Dans le petit monde des chauffeurs des taxis lausannois tout le monde connaît Yvette Dutoit. Rien de plus normal! Depuis 42 ans, «Yvette» comme beaucoup l’appellent familièrement, est chauffeure de taxi professionnelle. Et depuis 23 ans, elle est même indépendante dans la profession, l’une des premières femmes lausannoises à l’être devenue dans la longue - et parfois agitée - histoire des taxis de la capitale vaudoise. Seulement voilà: à 71 ans, l’aventure se termine plutôt mal pour elle. Fin décembre, au terme d’une affaire qui, dit-elle, «l’a complètement écœurée», elle s’est fait retirer sa patente A.

Les aléas de la vie

La fin d’une belle et longue histoire. Celle d’une jeune femme âgée de 27 ans qui, dans les années 70, devient chauffeure de taxi un peu malgré elle et entre alors dans un monde plutôt dévolu à la gent masculine. Elle rentre tout juste d’un voyage en camping-car en Afrique qui l’a tenue éloignée de la Suisse durant quelque 8 mois. L’économie va mal. Le chômage bat son plein. Seule solution pour s’en sortir: utiliser le sésame qu’elle a obtenu lors d’un passage professionnel préalable au Service des automobiles de la Blécherette, un permis de chauffeure de taxi. Elle ne regrettera jamais son choix: «C’était là où j’ai gagné le moins, mais où je me suis sentie le mieux. La liberté, les contacts, les rencontres et, au final, la plus grande école de psychologie du monde», résume-t-elle avec émotion.

Se faire un prénom

Dans ce monde d’hommes, elle se fera un prénom et sera ensuite de tous les combats, prompte à réagir à ce qu’elle considère comme des injustices au sein de la profession ou pour exiger des mesures de protection pour les chauffeurs, alors qu’ils sont victimes d’agressions à répétition dans les années nonante. Une vraie passionaria! Puis, elle se met à son compte et, en

2010, l’âge venant, elle engage un chauffeur, avec l’espoir de pouvoir lui remettre plus tard sa patente. Mais deux ans plus tard, patatras! Yvette tombe sur la chaussée et se blesse grièvement.

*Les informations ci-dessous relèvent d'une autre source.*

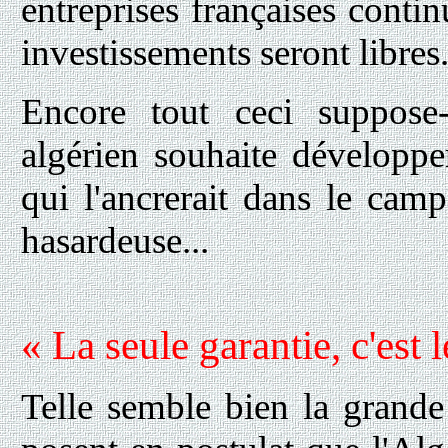
entreprises françaises continu
investissements seront libres
Encore tout ceci suppose-
algérien souhaite développe
qui l'ancrerait dans le camp
hasardeuse...
« La seule garantie, c'est l
Telle semble bien la grande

Débute alors pour elle une période difficile. Arrêtée à 100% dans un premier temps, puis à 50%, elle se démène pour faite tourner sa petite entreprise. Seulement voilà: la Commisssion administrative du Service intercommunal des taxis (SIT) finit par l’épingler pour violation répétée de la réglementation. Elle lui reproche notamment «de ne pas avoir signalé son incapacité de travail», «de ne pas s’être assurée du respect des prescriptions légales concernant son chauffeur», sans compter le fait qu’il ressort «un écart important, tant durant la journée qu’en fin de journée, entre les relevés des disques tachygraphiques et les heures d’activité théoriques enregistrées par la centrale d’appels». Bref, qu’elle n’a pas effectué assez d’heures pour la centrale à laquelle elle est affiliée. Le verdict tombe: retrait de sa patente.

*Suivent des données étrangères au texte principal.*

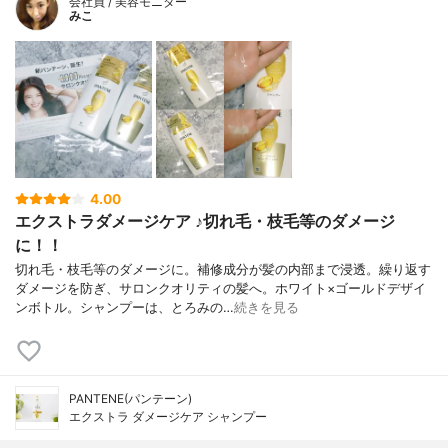
会社員 / 美容モニター
みこ
4.00
エクストラダメージケア ♪切れ毛・枝毛等のダメージ
に！！
切れ毛・枝毛等のダメージに。補修成分が髪の内部まで浸透。繰り返す
ダメージを防ぎ、サロンクオリティの髪へ。ホワイト×ゴールドデザイ
ンボトル。シャンプーは、とろみの…
続きを見る
PANTENE(パンテーン)
エクストラ ダメージケア シャンプー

Yvette fait appel de cette décision. Elle conteste avoir voulu induire l’autorité en erreur concernant ses heures de travail et avoir refusé certaines courses. Elle argue de sa bonne foi, produit des certificats médicaux. Mais rien n’y fait. Le SIT maintient sa décision. Yvette finit par faire recours auprès du Tribunal cantonal. En septembre dernier, il le rejette. Yvette prend acte de cette décision avec beaucoup d’amertume et le sentiment qu’on a voulu lui faire payer son passé de passionaria: «Je n’ai pas fait tout juste, peut-être, mais je n’ai jamais voulu tromper quiconque. Mon seul souhait était de continuer un peu à travailler pour assurer mes vieux jours et pouvoir remettre ma patente à mon chauffeur. »

Maigre retraite

Résultat des courses: elle se retrouve à 71 ans avec un tas de frais de justice à payer, plus de boulot et une maigre retraite de 1400 francs par mois pour vivre. «Après tant d’années d’effort, c’est bien triste, dit-elle. Mais ce qui m’attriste le plus, c’est de voir que mon chauffeur, qui n’est pour rien dans tout ça, se voit refuser dans la foulée de pouvoir bénéficier de ma patente. Après 20 ans comme chauffeur de taxi, 10 ans d’attente pour obtenir sa concession et 5 ans passés à mon service qui lui donnaient droit à la patente, je trouve cela totalement injuste!»